Bem-vinda ao Jazz

Tudo começou com um frio que me pegou desprevenida.
Uma caminhada gelada, sem roupa térmica, a meia fina, o ar entrando como navalha pelo nariz. E depois disso, a garganta reclamou. Veio a tosse e o silêncio.

A voz foi embora devagar, como quem avisa, mas não é ouvida.
Tentei cuidar.
Três litros de água, chá atrás de chá, pastilhas, mel, inalações com soro, gargarejo de água e sal, silêncio absoluto. Passei dias em modo monge.

Mas a apresentação estava marcada. Domingo. 16:30.

Pago com antecedência.

E minha garganta ainda ardia. Cada melhora era pequena, mas eu seguia acreditando.
Uma fé miúda, mas constante.

Chegou o dia.
Garoa o tempo inteiro.
Chegamos no local e a mesa de som não colaborava. Meu pai, com o teclado que dependia dela, saiu correndo pra buscar outro. Voltou. A fonte do teclado? Estava em casa. Lá foi ele, de novo, correndo. Eu fiquei no Largo da Borges, cuidando das coisas. Calada. Esperando.

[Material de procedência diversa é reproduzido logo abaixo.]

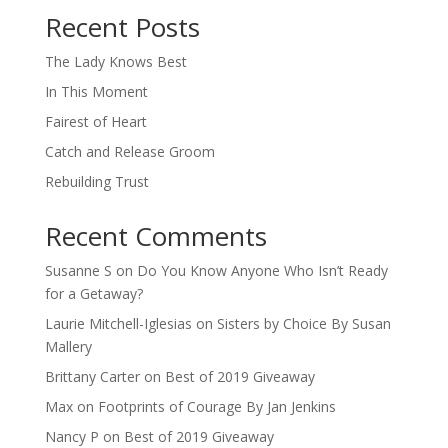
Recent Posts
The Lady Knows Best
In This Moment
Fairest of Heart
Catch and Release Groom
Rebuilding Trust
Recent Comments
Susanne S
on
Do You Know Anyone Who Isn’t Ready
for a Getaway?
Laurie Mitchell-Iglesias
on
Sisters by Choice By Susan
Mallery
Brittany Carter
on
Best of 2019 Giveaway
Max
on
Footprints of Courage By Jan Jenkins
Nancy P
on
Best of 2019 Giveaway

Começamos a tocar às 17:10.
Nada de sequência de músicas, nada de planos. 

“Qual vai agora?” “Não sei.”


Eu não alcançava os agudos. Não forcei.
Transformei os agudos em graves, mudei as melodias de última hora, improvisei com o que eu tinha.
Achei tudo um horror.
Meu pai riu e disse:
Bem-vinda ao Jazz.

E naquele instante, entendi.
É isso. Improviso. Sobrevivência com estilo.

O público sumiu, mas duas pessoas aplaudiram.
E no final, o pessoal da loja de chá elogiou, e meu pai contou sobre a minha voz.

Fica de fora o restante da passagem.